いのちの器
- Written by: Kimiko Uehara
- Published by: Akita Shoten
- Imprint: Akita Lady's Comics DX
- Magazine: For Mrs.
- Original run: 1991 – present
- Volumes: 98 (as of November 2025)
- Original network: Fuji TV
- Original run: 5 October 1998 – 28 December 1998
- Episodes: 59

= Inochi no Utsuwa =

Japanese manga series by Kimiko Uehara

 (いのちの器, Inochi no Utsuwa) is a Japanese manga series written and illustrated by Kimiko Uehara. The story follows the life of Kyoko, an obstetrician and gynecologist practicing in a small town in Nagano, Japan.

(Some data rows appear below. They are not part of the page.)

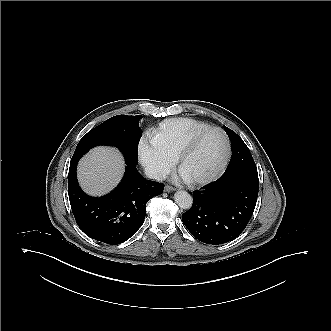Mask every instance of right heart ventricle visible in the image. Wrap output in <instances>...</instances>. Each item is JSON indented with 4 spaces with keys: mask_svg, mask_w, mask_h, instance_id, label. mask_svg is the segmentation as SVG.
<instances>
[{
    "mask_svg": "<svg viewBox=\"0 0 331 331\" xmlns=\"http://www.w3.org/2000/svg\"><path fill=\"white\" fill-rule=\"evenodd\" d=\"M209 127V124L192 118H172L160 124L159 129L153 132L151 141L156 148L175 156L192 136Z\"/></svg>",
    "mask_w": 331,
    "mask_h": 331,
    "instance_id": "1",
    "label": "right heart ventricle"
}]
</instances>
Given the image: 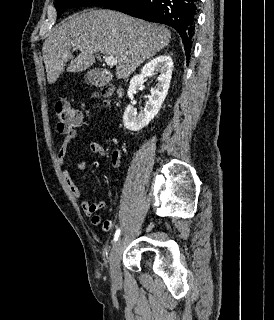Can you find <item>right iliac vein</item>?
<instances>
[{
  "instance_id": "obj_1",
  "label": "right iliac vein",
  "mask_w": 274,
  "mask_h": 320,
  "mask_svg": "<svg viewBox=\"0 0 274 320\" xmlns=\"http://www.w3.org/2000/svg\"><path fill=\"white\" fill-rule=\"evenodd\" d=\"M122 254V239L119 238L113 245L110 254V275L115 286H119L122 281L120 272V259Z\"/></svg>"
}]
</instances>
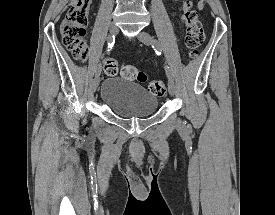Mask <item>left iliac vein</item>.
Wrapping results in <instances>:
<instances>
[{"label": "left iliac vein", "instance_id": "left-iliac-vein-1", "mask_svg": "<svg viewBox=\"0 0 275 215\" xmlns=\"http://www.w3.org/2000/svg\"><path fill=\"white\" fill-rule=\"evenodd\" d=\"M138 38L141 42H143L144 44L146 45H151L152 43V37L151 35L146 32V31H141L139 34H138ZM168 90H169V94L171 96H173L175 94V91H176V87H175V84L173 82L172 79H169V82H168Z\"/></svg>", "mask_w": 275, "mask_h": 215}]
</instances>
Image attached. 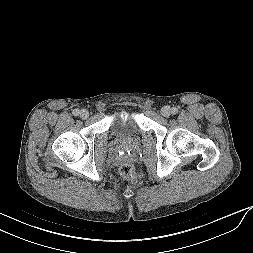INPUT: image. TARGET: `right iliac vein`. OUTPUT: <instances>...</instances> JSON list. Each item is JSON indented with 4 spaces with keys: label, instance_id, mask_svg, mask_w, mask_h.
Returning a JSON list of instances; mask_svg holds the SVG:
<instances>
[{
    "label": "right iliac vein",
    "instance_id": "right-iliac-vein-1",
    "mask_svg": "<svg viewBox=\"0 0 253 253\" xmlns=\"http://www.w3.org/2000/svg\"><path fill=\"white\" fill-rule=\"evenodd\" d=\"M79 115L82 119H87L88 116H89V112L86 110V109H82L80 112H79Z\"/></svg>",
    "mask_w": 253,
    "mask_h": 253
}]
</instances>
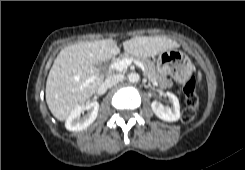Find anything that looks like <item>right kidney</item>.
<instances>
[{
    "label": "right kidney",
    "instance_id": "obj_1",
    "mask_svg": "<svg viewBox=\"0 0 245 170\" xmlns=\"http://www.w3.org/2000/svg\"><path fill=\"white\" fill-rule=\"evenodd\" d=\"M98 110L99 103L96 101L77 106L66 119V129L69 131L86 129L95 121ZM84 111H87V114L81 116Z\"/></svg>",
    "mask_w": 245,
    "mask_h": 170
}]
</instances>
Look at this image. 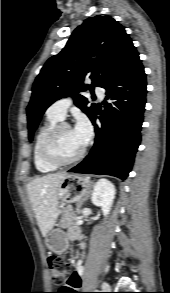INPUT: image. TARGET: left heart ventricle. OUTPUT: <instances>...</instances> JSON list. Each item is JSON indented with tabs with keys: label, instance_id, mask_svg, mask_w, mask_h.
Masks as SVG:
<instances>
[{
	"label": "left heart ventricle",
	"instance_id": "left-heart-ventricle-1",
	"mask_svg": "<svg viewBox=\"0 0 170 293\" xmlns=\"http://www.w3.org/2000/svg\"><path fill=\"white\" fill-rule=\"evenodd\" d=\"M83 145L71 128H63L56 136L53 152L61 159H69L78 154Z\"/></svg>",
	"mask_w": 170,
	"mask_h": 293
}]
</instances>
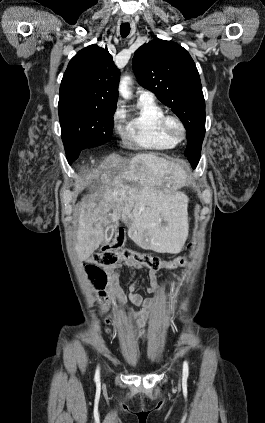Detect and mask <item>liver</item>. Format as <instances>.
I'll use <instances>...</instances> for the list:
<instances>
[{
    "mask_svg": "<svg viewBox=\"0 0 265 423\" xmlns=\"http://www.w3.org/2000/svg\"><path fill=\"white\" fill-rule=\"evenodd\" d=\"M95 179L99 190L83 199L79 209L74 249L80 261L103 242L104 227L119 219L144 249L170 254L182 250L189 232L188 198L178 191L187 180L183 164L154 153H139L127 164L111 154L100 162Z\"/></svg>",
    "mask_w": 265,
    "mask_h": 423,
    "instance_id": "obj_1",
    "label": "liver"
}]
</instances>
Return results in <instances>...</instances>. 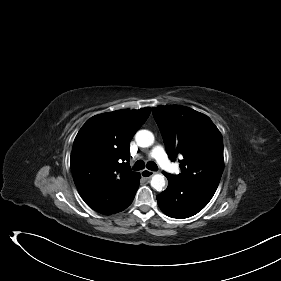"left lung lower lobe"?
<instances>
[{"label":"left lung lower lobe","mask_w":281,"mask_h":281,"mask_svg":"<svg viewBox=\"0 0 281 281\" xmlns=\"http://www.w3.org/2000/svg\"><path fill=\"white\" fill-rule=\"evenodd\" d=\"M168 179V187L157 195L161 210L172 218H188L201 211L211 200L212 192L196 183Z\"/></svg>","instance_id":"obj_1"}]
</instances>
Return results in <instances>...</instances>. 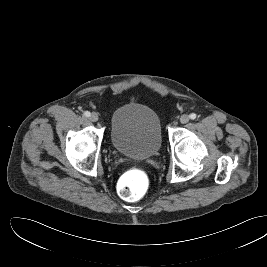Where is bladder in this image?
<instances>
[{"instance_id": "obj_1", "label": "bladder", "mask_w": 267, "mask_h": 267, "mask_svg": "<svg viewBox=\"0 0 267 267\" xmlns=\"http://www.w3.org/2000/svg\"><path fill=\"white\" fill-rule=\"evenodd\" d=\"M110 141L122 155L142 160L152 158L162 145L157 113L141 103L128 102L119 106L110 118Z\"/></svg>"}]
</instances>
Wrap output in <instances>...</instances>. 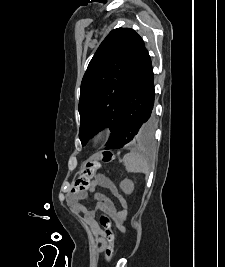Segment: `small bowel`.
Here are the masks:
<instances>
[{"label":"small bowel","instance_id":"small-bowel-1","mask_svg":"<svg viewBox=\"0 0 225 267\" xmlns=\"http://www.w3.org/2000/svg\"><path fill=\"white\" fill-rule=\"evenodd\" d=\"M98 188H105L110 190V192L119 200L120 208L117 209L114 203L105 196L97 193ZM89 194H94L96 205L94 210L88 209L80 201L88 197ZM69 205L75 209L77 212L84 215L85 220L90 224L96 231V240L100 243L101 247L99 251H103L107 240L104 231H102L95 220V210H103L112 216L116 222L118 228L124 232L125 227L123 226V220L126 217V202L122 195L119 193L116 185L113 181L106 175L99 174L92 181L87 192L84 193H74L68 196L67 199Z\"/></svg>","mask_w":225,"mask_h":267}]
</instances>
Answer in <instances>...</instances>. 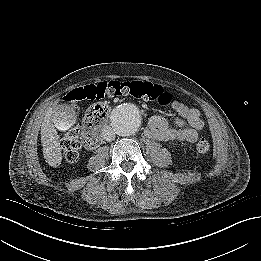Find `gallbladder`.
I'll list each match as a JSON object with an SVG mask.
<instances>
[{
  "label": "gallbladder",
  "instance_id": "obj_1",
  "mask_svg": "<svg viewBox=\"0 0 261 261\" xmlns=\"http://www.w3.org/2000/svg\"><path fill=\"white\" fill-rule=\"evenodd\" d=\"M51 120L58 131L65 132L74 126L76 113L68 105H58L52 111Z\"/></svg>",
  "mask_w": 261,
  "mask_h": 261
}]
</instances>
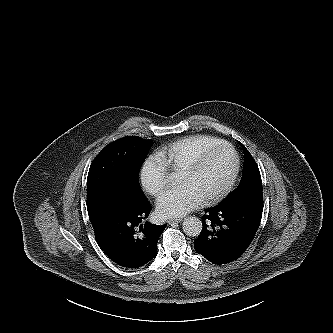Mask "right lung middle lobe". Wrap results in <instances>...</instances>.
<instances>
[{
	"mask_svg": "<svg viewBox=\"0 0 333 333\" xmlns=\"http://www.w3.org/2000/svg\"><path fill=\"white\" fill-rule=\"evenodd\" d=\"M151 146V140L128 136L103 148L93 160L87 177L88 214L104 204L126 208L133 201H147L138 174Z\"/></svg>",
	"mask_w": 333,
	"mask_h": 333,
	"instance_id": "right-lung-middle-lobe-1",
	"label": "right lung middle lobe"
}]
</instances>
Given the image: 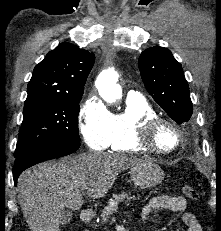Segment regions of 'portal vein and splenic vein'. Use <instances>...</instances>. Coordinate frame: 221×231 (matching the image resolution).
Masks as SVG:
<instances>
[{
  "mask_svg": "<svg viewBox=\"0 0 221 231\" xmlns=\"http://www.w3.org/2000/svg\"><path fill=\"white\" fill-rule=\"evenodd\" d=\"M85 189H87V187H86V186H83V187L81 188V190H85Z\"/></svg>",
  "mask_w": 221,
  "mask_h": 231,
  "instance_id": "portal-vein-and-splenic-vein-1",
  "label": "portal vein and splenic vein"
}]
</instances>
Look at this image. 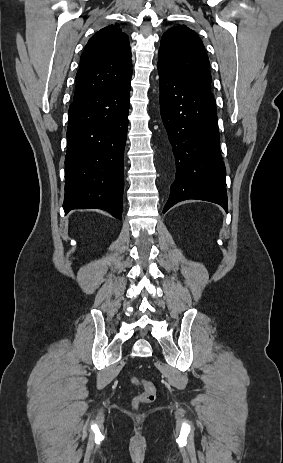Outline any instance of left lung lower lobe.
Segmentation results:
<instances>
[{
  "label": "left lung lower lobe",
  "instance_id": "1",
  "mask_svg": "<svg viewBox=\"0 0 283 463\" xmlns=\"http://www.w3.org/2000/svg\"><path fill=\"white\" fill-rule=\"evenodd\" d=\"M158 73L161 117L176 162L175 181L163 213L187 199L210 201L227 211L215 99L192 89L160 63Z\"/></svg>",
  "mask_w": 283,
  "mask_h": 463
}]
</instances>
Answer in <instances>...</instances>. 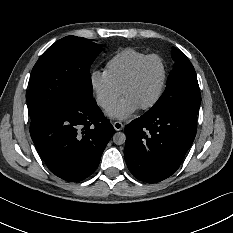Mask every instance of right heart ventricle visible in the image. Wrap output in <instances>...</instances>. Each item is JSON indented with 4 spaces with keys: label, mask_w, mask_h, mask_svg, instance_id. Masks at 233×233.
Listing matches in <instances>:
<instances>
[{
    "label": "right heart ventricle",
    "mask_w": 233,
    "mask_h": 233,
    "mask_svg": "<svg viewBox=\"0 0 233 233\" xmlns=\"http://www.w3.org/2000/svg\"><path fill=\"white\" fill-rule=\"evenodd\" d=\"M147 55L133 48H125L107 60L104 73L121 90L124 81Z\"/></svg>",
    "instance_id": "1"
}]
</instances>
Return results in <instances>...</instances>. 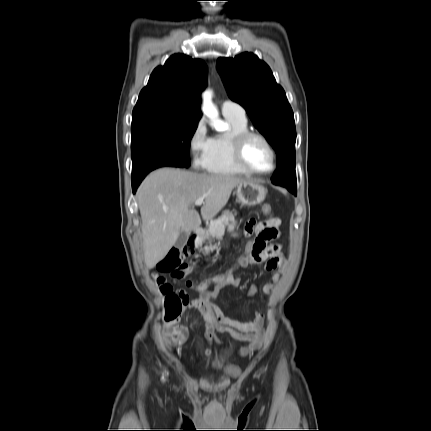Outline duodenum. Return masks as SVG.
Instances as JSON below:
<instances>
[{"mask_svg":"<svg viewBox=\"0 0 431 431\" xmlns=\"http://www.w3.org/2000/svg\"><path fill=\"white\" fill-rule=\"evenodd\" d=\"M204 236H205L204 230L200 227H197L193 230L190 241L193 243H198L203 240Z\"/></svg>","mask_w":431,"mask_h":431,"instance_id":"duodenum-1","label":"duodenum"}]
</instances>
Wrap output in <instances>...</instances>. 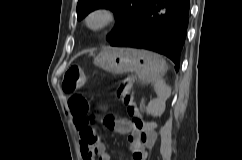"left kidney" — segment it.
Segmentation results:
<instances>
[{
	"instance_id": "1",
	"label": "left kidney",
	"mask_w": 242,
	"mask_h": 160,
	"mask_svg": "<svg viewBox=\"0 0 242 160\" xmlns=\"http://www.w3.org/2000/svg\"><path fill=\"white\" fill-rule=\"evenodd\" d=\"M165 99L166 98L161 99L159 103H157L158 100L151 101L150 104H149L150 113H155V107L158 104L160 105L158 113H162L165 109Z\"/></svg>"
}]
</instances>
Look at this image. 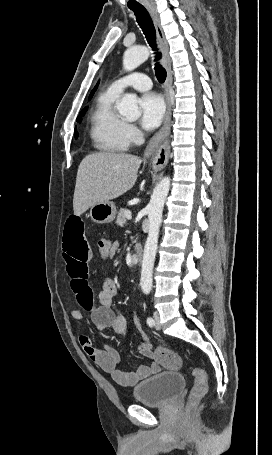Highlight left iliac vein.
<instances>
[{
	"instance_id": "left-iliac-vein-1",
	"label": "left iliac vein",
	"mask_w": 272,
	"mask_h": 455,
	"mask_svg": "<svg viewBox=\"0 0 272 455\" xmlns=\"http://www.w3.org/2000/svg\"><path fill=\"white\" fill-rule=\"evenodd\" d=\"M154 326L157 330H160V328H161L160 316L157 311L154 312Z\"/></svg>"
}]
</instances>
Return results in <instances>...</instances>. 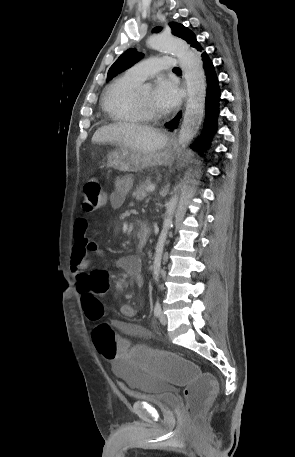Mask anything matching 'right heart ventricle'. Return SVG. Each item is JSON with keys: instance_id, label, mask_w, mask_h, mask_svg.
<instances>
[{"instance_id": "e07e8e85", "label": "right heart ventricle", "mask_w": 295, "mask_h": 457, "mask_svg": "<svg viewBox=\"0 0 295 457\" xmlns=\"http://www.w3.org/2000/svg\"><path fill=\"white\" fill-rule=\"evenodd\" d=\"M139 83L125 74L106 87L102 107L111 120L128 124H140L146 120L136 108L133 98V92Z\"/></svg>"}]
</instances>
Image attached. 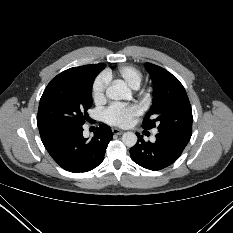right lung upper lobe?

Inochi no Utsuwa has been serialized in Akita Shoten's josei manga magazine For Mrs. since 1991 and collected in 98 tankōbon volumes as of November 2025. It was adapted into a live-action Japanese television drama series that aired for 59 episodes on Fuji TV in 1998.

==Characters==
- Kyoko Ariyoshi (有吉（山野）響子, Ariyoshi (Yamano) Kyoko)
 Portrayed by: Azusa Watanabe
- Akira Ariyoshi (有吉晃, Ariyoshi Akira)
 Portrayed by: Shinichiro Okano
- Masashi Ariyoshi (有吉（佐伯）雅志, Ariyoshi (Saeki) Masashi)
- Yuko Hattori (服部（有吉）優子, Hattori (Ariyoshi) Yuko)
- Momoko Ariyoshi (有吉桃子, Ariyoshi Momoko)
- Hotaka Ariyoshi (有吉穂高, Ariyoshi Hotaka)
- Goro Ariyoshi (有吉五郎, Ariyoshi Goro)
- Haruna Ariyoshi (有吉春菜, Ariyoshi Haruna)
- Yoriko Koishikawa (小石川頼子, Koishikawa Yoriko)

==Reception==
In 2004, Inochi no Utsuwa was one of the titles recommended by the jury of the manga division at the 8th Japan Media Arts Festival.